Поэтому постулат методологического субъективизма гласит: действия людей не могут быть поняты вне контекста общего состояния культуры, идеологии, доктрин, общего багажа знаний, верований и ожиданий людей. Это, я бы сказал, выбивало табуретку из под ног кейнсианского разделения людей на потребителей, управляемых consumption function, сберегателей, которые от жадности не хотят инвестировать в замечательные инженерные проекты, вроде высокоскоростных магистралей между Лондоном и Парижем, инвесторов, которые постоянно ошибаются в ту или иную сторону, оценивая перспективы развития отраслей, и мудрых государственных служащих, которые, ведомые руководящими идеями Кейнса, точно угадывают будущие общественные потребности и эффективно перераспределяют содержимое карманов своих сограждан.
Про opportunity cost много не скажешь. Помните пример с книгой и островом? Уж это точно вошло во все курсы и учебники. Хотя надо сказать, что ни в одном курсе или текстбуке последовательно этот принцип не проведен. Более того, в Америке имеется такой ученый и общественный деятель Марк Скоузен, который провел интересную работу. Во-первых написал книжку, сравнив все издания Самуэльсона, а в этом году 50 лет с первого издания, она у них там как у нас румянцевский учебник, если кто помнит. Так вот, как и там, так и тут Скоузен нашел там повороты на 180 градусов, и не один раз. Во-вторых он приложил к тексту текстбуков принцип opportunity cost, заявленный как неотъемлемый в первых главах. Понятно, что, например, макроэкономическая модель IS-LM и многие другие при последовательном применении этого принципа разваливаются.
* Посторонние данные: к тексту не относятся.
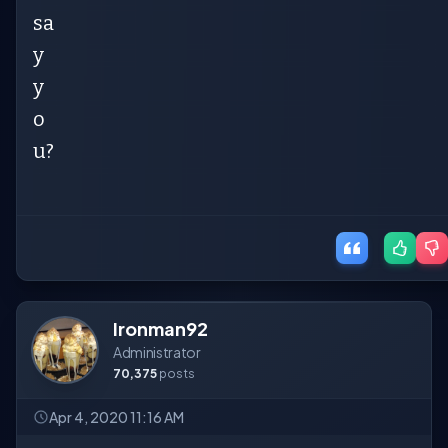
sa
y
y
o
u?
Ironman92
Administrator
70,375
posts
Apr 4, 2020 11:16 AM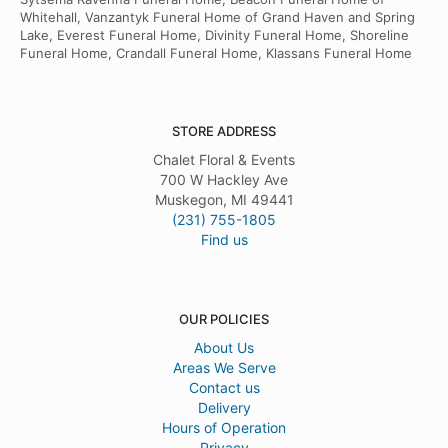
Whitehall, Vanzantyk Funeral Home of Grand Haven and Spring
Lake, Everest Funeral Home, Divinity Funeral Home, Shoreline
Funeral Home, Crandall Funeral Home, Klassans Funeral Home
STORE ADDRESS
Chalet Floral & Events
700 W Hackley Ave
Muskegon, MI 49441
(231) 755-1805
Find us
OUR POLICIES
About Us
Areas We Serve
Contact us
Delivery
Hours of Operation
Privacy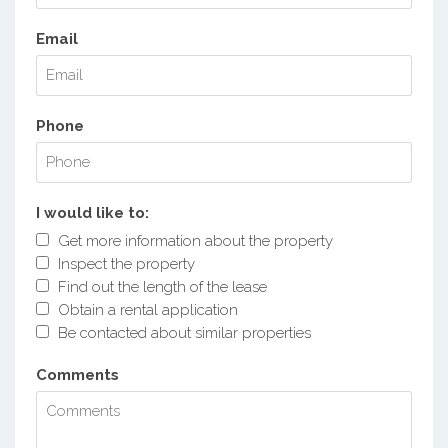
Email
Phone
I would like to:
Get more information about the property
Inspect the property
Find out the length of the lease
Obtain a rental application
Be contacted about similar properties
Comments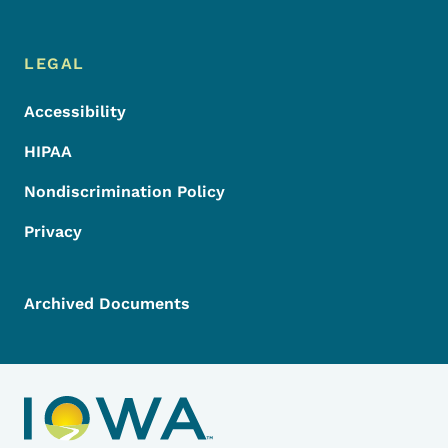
LEGAL
Accessibility
HIPAA
Nondiscrimination Policy
Privacy
Archived Documents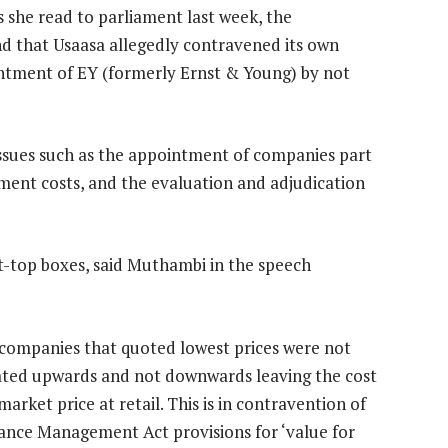
s she read to parliament last week, the
d that Usaasa allegedly contravened its own
ntment of EY (formerly Ernst & Young) by not
issues such as the appointment of companies part
ent costs, and the evaluation and adjudication
et-top boxes, said Muthambi in the speech
companies that quoted lowest prices were not
ated upwards and not downwards leaving the cost
rket price at retail. This is in contravention of
ance Management Act provisions for ‘value for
В настоящее время экономическая наука столкнулась с тем, что как "австрийскость" ни гнали в дверь, она залезла в окно. Она залезает по следующим направлениям. Во-первых, инвесторы интерпретируют с ее помощью результаты уже второго, наверное, большого инвестиционного спада (я имею ввиду под первым спад 86-91-го годов, связанный с резким падением цен на недвижимость, второй - это нынешний, связанный с исчезновением вот этих вот выдуманных "emerging", "развивающихся" рынков. В частности в таком практическом издании, далеком от теоретических дискуссий, как Wall Street Journal от 28 августа сего года появилась статья Джеймса Гранта, в которой он в кратких энергичных выражениях привлек внимание инвестиционной общественности к теории цикла Мизеса, выстроив следующую причинно-следственную гипотезу. 1992 год - избирают Клинтона. 1991-92-й - это рецессия, что-то надо делать. И Гринспэн понижает ставку рефинансирования до 3%, порождая инвестиционный бум, который довольно быстро выплескивается за национальные пределы и приводит к "пузырю" в ценах акций. Сначала это произошло в Мексике. После мексиканского краха осенью-зимой 1994-95 года и спасения ФРС-ом мексиканского рынка бум продолжился, поскольку сообществу дали сигнал, что помогут. Он перекинулся на азиатские рынки. И даже такой совсем странный феномен как Россия тоже включился в этот процесс, образовав небольшой аппендикс в этом большом "пузыре". Каковой "пузырь" естественно "сдулся", но, правда, причина была не повышение ставки ФРС, а трудности в возврате долгов, которые выдали коммерческие банки заемщикам из азиатских стран. Тем не менее, причиной спада согласно австрийской традиции является, конечно, предшествующий бум. Соответственно, если вы видите резкое обрушение цен на рынке какого-то актива, смотрите на 3, 5, 7 лет раньше - что делалось с учетной ставкой, базовой валютой данного региона или в Штатах, если это близко. А сейчас уже и везде.